Comme nous l’avons vu dans la Paracha Toledot, c’est Rebecca qui a eu la première l’intuition que ce qui se jouait entre ses garçons, Jacob et Essav, n’était pas anecdotique mais relevait d’un antagonisme fondamental. Cette intuition n’a cessé de se confirmer au cours de l’histoire, Jacob représentant le peuple Juif, et Essav Rome et l’Occident.
De même, plus tard, elle perçoit avec une grande acuité le risque de laisser son mari, Isaac, bénir Essav à la place de Ya'acov, et elle mettra toute son énergie pour préserver l’avenir spirituelle de sa famille, et finalement du peuple d’Israël. C’est elle qui enverra son fils chez son frère pour qu’il y trouve une femme, en l’occurrence Rachel !
Cette lucidité féminine était déjà l’apanage de Sarah. En effet, constatant l’influence délétère d’Ichma'ël, elle demanda à Avraham de le renvoyer. Et l’Eternel de dire au patriarche « Ecoute sa voix » « Chéma’ Békola » ! Nos Sages nous disent ainsi que Sarah avait une capacité prophétique, une forme de « Roua’h Hakodech » supérieure à celle d’Abraham, ou, tout au moins, d’une nature différente.
Et nous retrouvons la même expression employée par Rebecca à l’égard de son fils Ya'acov à de nombreuses reprises « Chéma’ Békoli » « Ecoute ma voix ! ».
Nos Sages attirent ainsi notre attention sur ces multiples occurrences où la Torah recommandent aux hommes d’écouter la voix de leur épouse, aux enfants d’écouter la voix de leur mère. Ils nous engagent ainsi à y être particulièrement vigilants car les femmes pieuses du peuple d’Israël sont porteuses d’une profonde sagesse.

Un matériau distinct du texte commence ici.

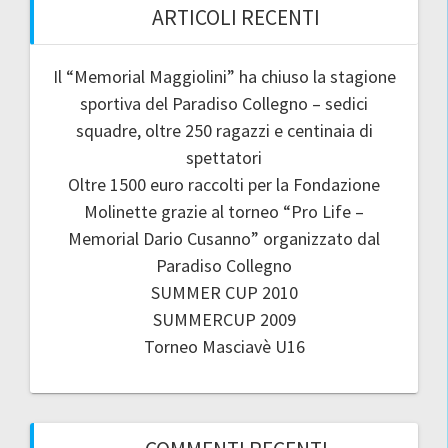
ARTICOLI RECENTI
Il “Memorial Maggiolini” ha chiuso la stagione
sportiva del Paradiso Collegno – sedici
squadre, oltre 250 ragazzi e centinaia di
spettatori
Oltre 1500 euro raccolti per la Fondazione
Molinette grazie al torneo “Pro Life –
Memorial Dario Cusanno” organizzato dal
Paradiso Collegno
SUMMER CUP 2010
SUMMERCUP 2009
Torneo Masciavè U16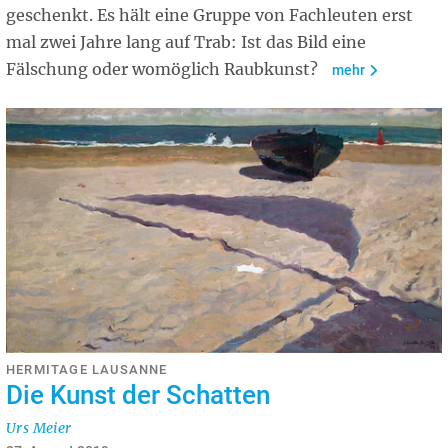
geschenkt. Es hält eine Gruppe von Fachleuten erst
mal zwei Jahre lang auf Trab: Ist das Bild eine
Fälschung oder womöglich Raubkunst?
mehr
HERMITAGE LAUSANNE
Die Kunst der Schatten
Urs Meier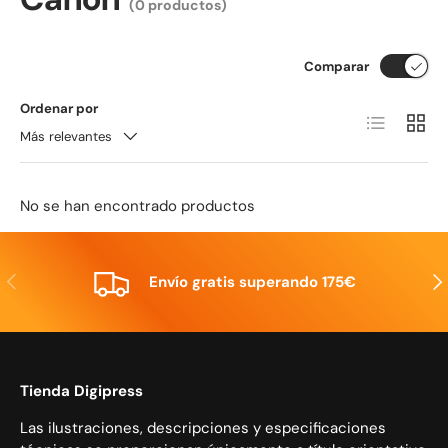
(0 productos)
Comparar
Ordenar por
Lista
Cuadrí
Más relevantes
No se han encontrado productos
Anterior
Sig
Envío gratis superando 175€
Tienda Digipress
Las ilustraciones, descripciones y especificaciones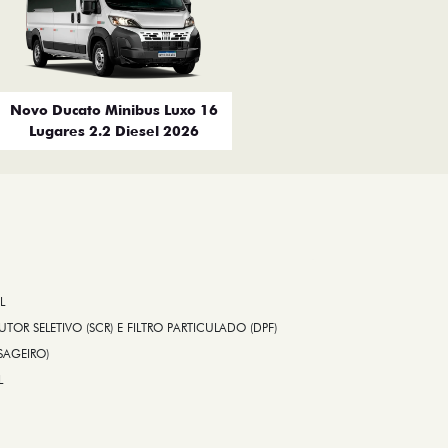
Novo Ducato Minibus Luxo 16
Lugares 2.2 Diesel 2026
L
TOR SELETIVO (SCR) E FILTRO PARTICULADO (DPF)
SAGEIRO)
L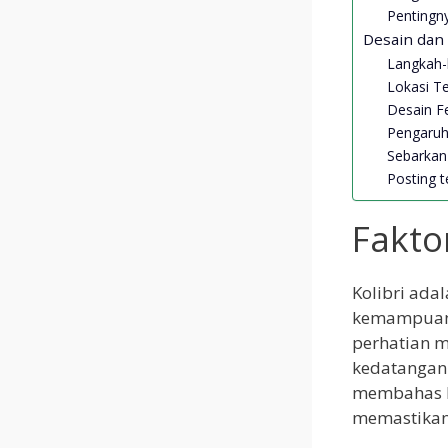
Pentingn
Desain dan
Langkah-
Lokasi T
Desain Fe
Pengaruh
Sebarkan 
Posting te
Fakto
Kolibri ada
kemampuann
perhatian 
kedatangan k
membahas b
memastikan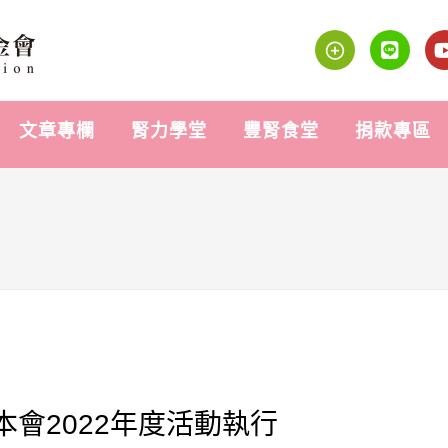
文章專欄
腎力學堂
豐腎食堂
捐款專區
會2022年度活動執行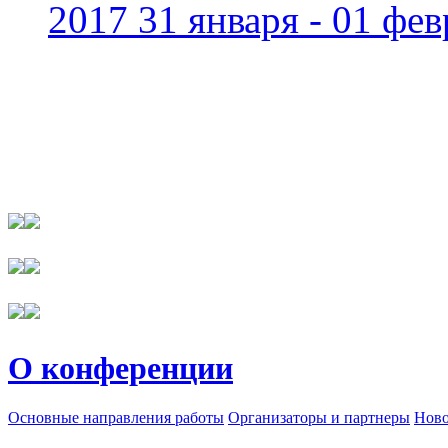
2017 31 января - 01 фев
О конференции
Основные направления работы
Организаторы и партнеры
Ново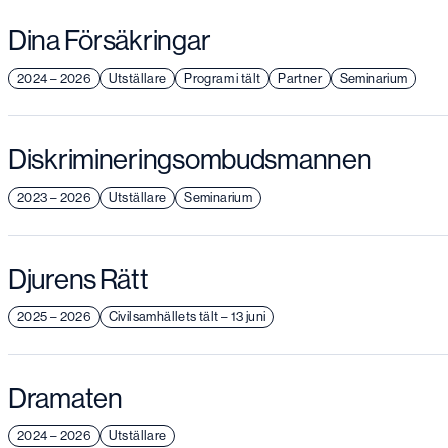
Dina Försäkringar
2024 – 2026
Utställare
Program i tält
Partner
Seminarium
Diskrimineringsombudsmannen
2023 – 2026
Utställare
Seminarium
Djurens Rätt
2025 – 2026
Civilsamhällets tält – 13 juni
Dramaten
2024 – 2026
Utställare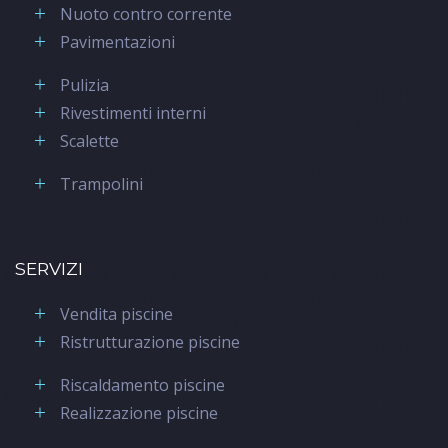
Nuoto contro corrente
Pavimentazioni
Pulizia
Rivestimenti interni
Scalette
Trampolini
SERVIZI
Vendita piscine
Ristrutturazione piscine
Riscaldamento piscine
Realizzazione piscine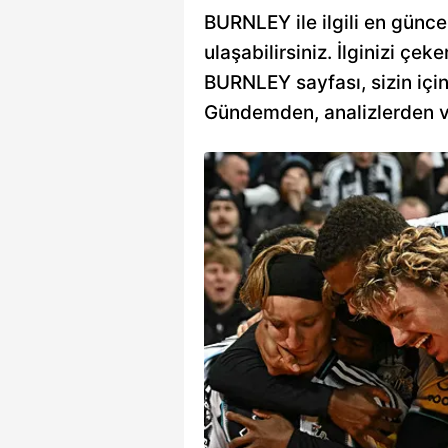
BURNLEY ile ilgili en günce
ulaşabilirsiniz. İlginizi çeke
BURNLEY sayfası, sizin için 
Gündemden, analizlerden vey
akhtar da
alecisi Uğurcan Çakır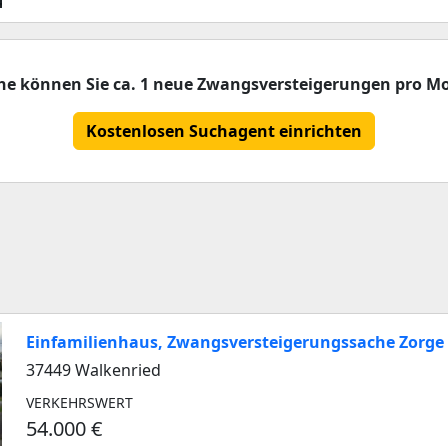
che können Sie ca. 1 neue Zwangsversteigerungen pro Mo
Kostenlosen Suchagent einrichten
Einfamilienhaus, Zwangsversteigerungssache Zorge
37449 Walkenried
VERKEHRSWERT
54.000 €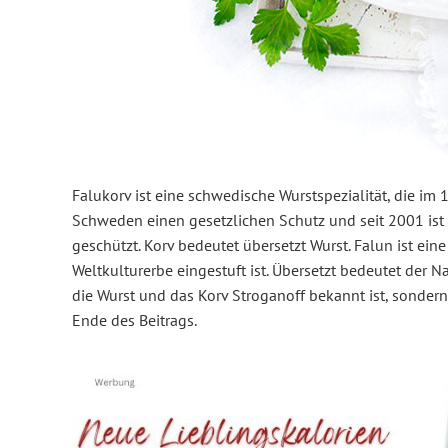
Falukorv ist eine schwedische Wurstspezialität, die im 1
Schweden einen gesetzlichen Schutz und seit 2001 ist si
geschützt. Korv bedeutet übersetzt Wurst. Falun ist ei
Weltkulturerbe eingestuft ist. Übersetzt bedeutet der 
die Wurst und das Korv Stroganoff bekannt ist, sondern
Ende des Beitrags.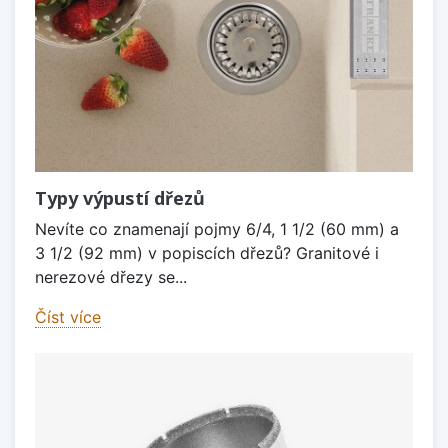
Typy výpustí dřezů
Nevíte co znamenají pojmy 6/4, 1 1/2 (60 mm) a
3 1/2 (92 mm) v popiscích dřezů? Granitové i
nerezové dřezy se...
Číst více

Mentionnons pour conclure cette histoire du Talmud, rapportant le mérite de l’épouse d'Abba 'Hilkiya. Ce dernier avait été sollicité par les Sages d’Israël pour prier en faveur du peuple afin que la pluie tombe sur la terre d’Israël. Il monta s’isoler avec son épouse sur leur terrasse et tous deux se mirent à prier. Rapidement des nuages se sont accumulés près de son épouse et la pluie tomba. Elle avait donc été exaucée avant lui. Le Tsadik expliqua ce mérite de la manière suivante : « Parce que ma femme est souvent à la maison, qu'elle donne du pain aux pauvres et que, par conséquent, son aide aux nécessiteux est immédiate […] En conséquence, ses prières sont exaucées sans délai. Pour ma part, je donne de l'argent aux pauvres et, par conséquent, le bénéfice de mon don n'est pas immédiat. Pa ailleurs, ses prières ont peut-être été exaucées en premier parce que lorsque certains brigands vivaient dans notre quartier, j'ai prié pour qu'ils meurent, mais elle a prié pour qu'ils se repentent. Et en effet, ils se sont repentis » (Ta'anit 23b).
Ces éléments sont une goutte d’eau dans l’océan des textes qui décrivent avec force les mérites éminents des femmes. Puisse Hachem leur accorder Sa protection et leur permettre de continuer à bâtir les foyers du peuple Juif dans la sainteté, en restant fidèles à leur vocation d’être chacun une « femme vertueuse », une « Echèt ‘Hayil ».